▶ Entries shown:
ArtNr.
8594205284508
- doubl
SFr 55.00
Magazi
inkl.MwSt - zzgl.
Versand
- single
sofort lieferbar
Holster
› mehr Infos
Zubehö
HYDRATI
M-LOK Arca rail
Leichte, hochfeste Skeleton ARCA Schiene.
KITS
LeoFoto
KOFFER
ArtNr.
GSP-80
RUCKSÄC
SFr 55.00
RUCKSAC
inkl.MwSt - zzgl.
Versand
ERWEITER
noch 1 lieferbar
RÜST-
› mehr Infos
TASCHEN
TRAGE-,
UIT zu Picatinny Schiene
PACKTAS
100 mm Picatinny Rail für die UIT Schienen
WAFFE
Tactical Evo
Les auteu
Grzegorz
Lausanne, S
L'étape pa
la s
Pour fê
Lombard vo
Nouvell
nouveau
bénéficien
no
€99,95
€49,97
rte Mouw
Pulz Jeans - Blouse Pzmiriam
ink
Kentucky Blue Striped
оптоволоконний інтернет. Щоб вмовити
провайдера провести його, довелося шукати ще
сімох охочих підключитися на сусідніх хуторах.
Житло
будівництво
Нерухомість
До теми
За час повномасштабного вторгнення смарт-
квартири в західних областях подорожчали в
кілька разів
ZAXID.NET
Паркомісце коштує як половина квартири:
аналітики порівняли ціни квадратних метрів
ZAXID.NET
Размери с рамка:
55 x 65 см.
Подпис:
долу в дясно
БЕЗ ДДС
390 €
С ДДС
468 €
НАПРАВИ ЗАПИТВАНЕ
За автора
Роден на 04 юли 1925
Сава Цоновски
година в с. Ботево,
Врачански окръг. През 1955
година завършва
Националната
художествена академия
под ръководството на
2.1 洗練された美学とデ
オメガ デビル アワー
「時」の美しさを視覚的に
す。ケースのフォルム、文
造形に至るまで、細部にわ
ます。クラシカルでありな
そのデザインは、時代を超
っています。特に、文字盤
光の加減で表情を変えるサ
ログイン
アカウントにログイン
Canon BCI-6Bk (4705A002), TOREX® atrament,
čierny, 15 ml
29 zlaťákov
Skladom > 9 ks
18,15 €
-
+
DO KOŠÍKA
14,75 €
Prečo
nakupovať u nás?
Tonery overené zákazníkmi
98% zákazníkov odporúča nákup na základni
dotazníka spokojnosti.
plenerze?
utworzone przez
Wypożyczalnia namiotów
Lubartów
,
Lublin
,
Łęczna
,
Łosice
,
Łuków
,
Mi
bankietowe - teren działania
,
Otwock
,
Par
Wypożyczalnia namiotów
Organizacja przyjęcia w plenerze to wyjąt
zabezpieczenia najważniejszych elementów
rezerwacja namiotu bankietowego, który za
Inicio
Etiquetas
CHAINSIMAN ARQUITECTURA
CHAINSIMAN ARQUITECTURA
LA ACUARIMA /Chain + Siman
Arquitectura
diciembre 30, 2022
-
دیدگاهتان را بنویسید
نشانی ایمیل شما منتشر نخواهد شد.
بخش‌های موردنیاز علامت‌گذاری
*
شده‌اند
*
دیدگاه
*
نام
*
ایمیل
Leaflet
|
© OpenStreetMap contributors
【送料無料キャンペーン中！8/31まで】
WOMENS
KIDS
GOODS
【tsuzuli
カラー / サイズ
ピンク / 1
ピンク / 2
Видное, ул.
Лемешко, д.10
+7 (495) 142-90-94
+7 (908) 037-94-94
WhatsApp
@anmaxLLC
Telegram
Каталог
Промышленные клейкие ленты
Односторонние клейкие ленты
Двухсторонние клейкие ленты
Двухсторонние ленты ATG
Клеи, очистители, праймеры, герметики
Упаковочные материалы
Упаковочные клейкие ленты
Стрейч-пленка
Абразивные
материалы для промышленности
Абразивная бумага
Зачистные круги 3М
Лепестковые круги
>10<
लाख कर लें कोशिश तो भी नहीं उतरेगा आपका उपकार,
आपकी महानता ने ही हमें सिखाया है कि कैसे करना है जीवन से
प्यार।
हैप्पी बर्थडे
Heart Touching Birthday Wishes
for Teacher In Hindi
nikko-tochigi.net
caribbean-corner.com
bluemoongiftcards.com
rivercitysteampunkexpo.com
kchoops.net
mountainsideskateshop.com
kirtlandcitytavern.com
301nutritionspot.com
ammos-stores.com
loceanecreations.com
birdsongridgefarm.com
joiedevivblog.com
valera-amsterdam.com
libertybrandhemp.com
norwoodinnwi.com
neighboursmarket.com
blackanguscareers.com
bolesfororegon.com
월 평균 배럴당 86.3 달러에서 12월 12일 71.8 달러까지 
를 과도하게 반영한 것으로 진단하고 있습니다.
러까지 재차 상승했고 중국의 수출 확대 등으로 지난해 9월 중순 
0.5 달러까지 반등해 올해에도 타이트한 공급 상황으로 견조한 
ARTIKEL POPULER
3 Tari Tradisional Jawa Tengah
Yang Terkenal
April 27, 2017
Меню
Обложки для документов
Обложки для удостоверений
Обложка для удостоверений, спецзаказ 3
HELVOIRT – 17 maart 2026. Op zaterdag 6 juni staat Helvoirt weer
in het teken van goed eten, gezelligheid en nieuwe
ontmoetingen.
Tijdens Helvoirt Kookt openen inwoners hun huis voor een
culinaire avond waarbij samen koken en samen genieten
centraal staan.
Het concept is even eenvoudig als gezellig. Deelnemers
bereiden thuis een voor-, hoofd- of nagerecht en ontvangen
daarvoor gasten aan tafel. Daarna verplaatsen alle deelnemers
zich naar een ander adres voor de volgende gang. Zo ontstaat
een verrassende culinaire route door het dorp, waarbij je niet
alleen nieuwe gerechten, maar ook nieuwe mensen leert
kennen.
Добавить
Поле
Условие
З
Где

▶ What to work on:
Exact copies of all entries are what's needed here.

▶ Written reply:
ArtNr.
8594205284508
- doubl
SFr 55.00
Magazi
inkl.MwSt - zzgl.
Versand
- single
sofort lieferbar
Holster
› mehr Infos
Zubehö
HYDRATI
M-LOK Arca rail
Leichte, hochfeste Skeleton ARCA Schiene.
KITS
LeoFoto
KOFFER
ArtNr.
GSP-80
RUCKSÄC
SFr 55.00
RUCKSAC
inkl.MwSt - zzgl.
Versand
ERWEITER
noch 1 lieferbar
RÜST-
› mehr Infos
TASCHEN
TRAGE-,
UIT zu Picatinny Schiene
PACKTAS
100 mm Picatinny Rail für die UIT Schienen
WAFFE
Tactical Evo
Les auteu
Grzegorz
Lausanne, S
L'étape pa
la s
Pour fê
Lombard vo
Nouvell
nouveau
bénéficien
no
€99,95
€49,97
rte Mouw
Pulz Jeans - Blouse Pzmiriam
ink
Kentucky Blue Striped
оптоволоконний інтернет. Щоб вмовити
провайдера провести його, довелося шукати ще
сімох охочих підключитися на сусідніх хуторах.
Житло
будівництво
Нерухомість
До теми
За час повномасштабного вторгнення смарт-
квартири в західних областях подорожчали в
кілька разів
ZAXID.NET
Паркомісце коштує як половина квартири:
аналітики порівняли ціни квадратних метрів
ZAXID.NET
Размери с рамка:
55 x 65 см.
Подпис:
долу в дясно
БЕЗ ДДС
390 €
С ДДС
468 €
НАПРАВИ ЗАПИТВАНЕ
За автора
Роден на 04 юли 1925
Сава Цоновски
година в с. Ботево,
Врачански окръг. През 1955
година завършва
Националната
художествена академия
под ръководството на
2.1 洗練された美学とデ
オメガ デビル アワー
「時」の美しさを視覚的に
す。ケースのフォルム、文
造形に至るまで、細部にわ
ます。クラシカルでありな
そのデザインは、時代を超
っています。特に、文字盤
光の加減で表情を変えるサ
ログイン
アカウントにログイン
Canon BCI-6Bk (4705A002), TOREX® atrament,
čierny, 15 ml
29 zlaťákov
Skladom > 9 ks
18,15 €
-
+
DO KOŠÍKA
14,75 €
Prečo
nakupovať u nás?
Tonery overené zákazníkmi
98% zákazníkov odporúča nákup na základni
dotazníka spokojnosti.
plenerze?
utworzone przez
Wypożyczalnia namiotów
Lubartów
,
Lublin
,
Łęczna
,
Łosice
,
Łuków
,
Mi
bankietowe - teren działania
,
Otwock
,
Par
Wypożyczalnia namiotów
Organizacja przyjęcia w plenerze to wyjąt
zabezpieczenia najważniejszych elementów
rezerwacja namiotu bankietowego, który za
Inicio
Etiquetas
CHAINSIMAN ARQUITECTURA
CHAINSIMAN ARQUITECTURA
LA ACUARIMA /Chain + Siman
Arquitectura
diciembre 30, 2022
-
دیدگاهتان را بنویسید
نشانی ایمیل شما منتشر نخواهد شد.
بخش‌های موردنیاز علامت‌گذاری
*
شده‌اند
*
دیدگاه
*
نام
*
ایمیل
Leaflet
|
© OpenStreetMap contributors
【送料無料キャンペーン中！8/31まで】
WOMENS
KIDS
GOODS
【tsuzuli
カラー / サイズ
ピンク / 1
ピンク / 2
Видное, ул.
Лемешко, д.10
+7 (495) 142-90-94
+7 (908) 037-94-94
WhatsApp
@anmaxLLC
Telegram
Каталог
Промышленные клейкие ленты
Односторонние клейкие ленты
Двухсторонние клейкие ленты
Двухсторонние ленты ATG
Клеи, очистители, праймеры, герметики
Упаковочные материалы
Упаковочные клейкие ленты
Стрейч-пленка
Абразивные
материалы для промышленности
Абразивная бумага
Зачистные круги 3М
Лепестковые круги
>10<
लाख कर लें कोशिश तो भी नहीं उतरेगा आपका उपकार,
आपकी महानता ने ही हमें सिखाया है कि कैसे करना है जीवन से
प्यार।
हैप्पी बर्थडे
Heart Touching Birthday Wishes
for Teacher In Hindi
nikko-tochigi.net
caribbean-corner.com
bluemoongiftcards.com
rivercitysteampunkexpo.com
kchoops.net
mountainsideskateshop.com
kirtlandcitytavern.com
301nutritionspot.com
ammos-stores.com
loceanecreations.com
birdsongridgefarm.com
joiedevivblog.com
valera-amsterdam.com
libertybrandhemp.com
norwoodinnwi.com
neighboursmarket.com
blackanguscareers.com
bolesfororegon.com
월 평균 배럴당 86.3 달러에서 12월 12일 71.8 달러까지 
를 과도하게 반영한 것으로 진단하고 있습니다.
러까지 재차 상승했고 중국의 수출 확대 등으로 지난해 9월 중순 
0.5 달러까지 반등해 올해에도 타이트한 공급 상황으로 견조한 
ARTIKEL POPULER
3 Tari Tradisional Jawa Tengah
Yang Terkenal
April 27, 2017
Меню
Обложки для документов
Обложки для удостоверений
Обложка для удостоверений, спецзаказ 3
HELVOIRT – 17 maart 2026. Op zaterdag 6 juni staat Helvoirt weer
in het teken van goed eten, gezelligheid en nieuwe
ontmoetingen.
Tijdens Helvoirt Kookt openen inwoners hun huis voor een
culinaire avond waarbij samen koken en samen genieten
centraal staan.
Het concept is even eenvoudig als gezellig. Deelnemers
bereiden thuis een voor-, hoofd- of nagerecht en ontvangen
daarvoor gasten aan tafel. Daarna verplaatsen alle deelnemers
zich naar een ander adres voor de volgende gang. Zo ontstaat
een verrassende culinaire route door het dorp, waarbij je niet
alleen nieuwe gerechten, maar ook nieuwe mensen leert
kennen.
Добавить
Поле
Условие
З
Где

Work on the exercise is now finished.